WHITE ROT FUNGI: White rot fungi, like the "turkey tails" mushroom pictured here, can break down lignin--the molecule that helps make wood rigid and resist decay. Image: Courtesy of A. Justo and D. Floudas
A toughened crosshatch of carbon-based molecules is all that stands between plants and their total destruction at the hands of an array of microbes and fungi. Called lignin, the compound enables redwoods to tower and woody herbs to resist rot. As a result, lignin is the second-most abundant biological compound on the planet—and the bane of would-be biofuel-makers everywhere, blocking their best efforts to make fuels from the inedible parts of plants. It is also the reason for the vast deposits of coal laid down millions of years ago.
Now a new genomic analysis suggests why Earth significantly slowed its coal-making processes roughly 300 million years ago—mushrooms evolved the ability to break down lignin. "These white rot fungi are major decomposers of wood and the only organism that achieves substantial degradation of lignin," explains mycologist David Hibbett of Clark University in Massachusetts, who led the research published in Science on June 29.

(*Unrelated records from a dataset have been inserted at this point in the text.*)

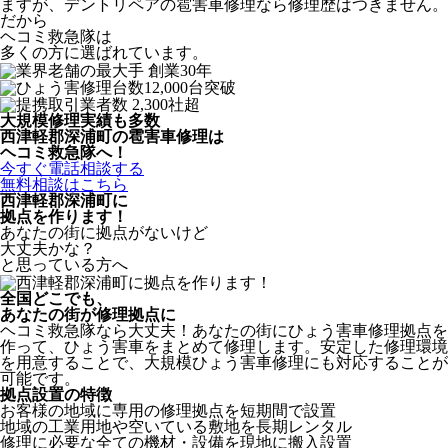
ますが、デントリペアの雹害車修理なら修理歴はつきません。
だから
ヘコミ救急隊は
多くの方に選ばれています。
大規模修理実績も多数
西津軽郡深浦町の雹害車修理は
ヘコミ救急隊へ！
今すぐ電話相談する
無料相談はこちら
西津軽郡深浦町
に
拠点を作ります！
あなたの街に拠点がないけど
大丈夫かな？
と思っている方へ
全国どこでも、
あなたの街が修理拠点に
ヘコミ救急隊なら大丈夫！あなたの街にひょう害車修理拠点を
作って、ひょう害車をまとめて修理します。安定した修理環境
を用意することで、大規模ひょう害車修理にも対応することが
可能です。
拠点設置の特徴
お客様の地域に専用の修理拠点を短期間で設置
地域の工業用地や空いている敷地を長期レンタル
修理に必要な全ての機材・設備を現地に搬入設置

By comparing 12 newly sequenced genomes of mushroom fungi with 19 existing genomes, the researchers determined that an ancestral white rot fungi (Agaricomycetes) first evolved the ability to break down lignin. The scientists then used so-called "molecular clock analysis"—a dating technique based on the hypothesis that genes accumulate mutations at a relatively regular rate like trees form rings that record their growth. Such an analysis suggests that an ancestral white rot fungi developed this lignin-degrading ability roughly 290 million years ago, a conclusion backed by comparison with the appearance in the fossil record of three other types of fungi (although the first definitive white rot fossil does not appear until roughly 260 million years ago) and the subsequent expansion and refinement of the arsenal of enzymes employed. The 60-million-year-long Carboniferous period—when the bulk of the world's coal deposits were laid down and atmospheric CO2 levels declined—ended roughly 300 million years ago.
The coincidental timing suggests the appearance of this ability to break down lignin helped slow the massive burial of organic carbon via nondegraded tree trunks and other wood, such as the lignin-rich fernlike plants known as arborescent lycophytes, now extinct. Previous explanations largely argued that such coal formation was a result of the Carboniferous's swampy conditions—after lignin-rich plants fell into these swamps, they simply were buried rather than broken down by fungi or microbes and turned to peat and then coal over geologic time frame. "They're not mutually exclusive," Hibbett notes, although more of the easily overlooked fungal fossils would need to be found to determine the truth.
How exactly white rot breaks down lignin remains unknown. The fungi releases reactive molecules and enzymes that seemingly tear the plant-protecting compound apart via "brute force," in the words of Hibbett. Once the protective lignin is out of the way, the white rot fungi feast on the cellulose, which comprises more digestible plant sugars. And subsequent evolution has given so-called brown rot fungi the means to work around lignin without attacking it directly. "They have evolved a way to get at cellulose and leave the lignin behind," Hibbett says, which results in the crumbly, brown logs littering temperate forests today—potentially coal in the distant future.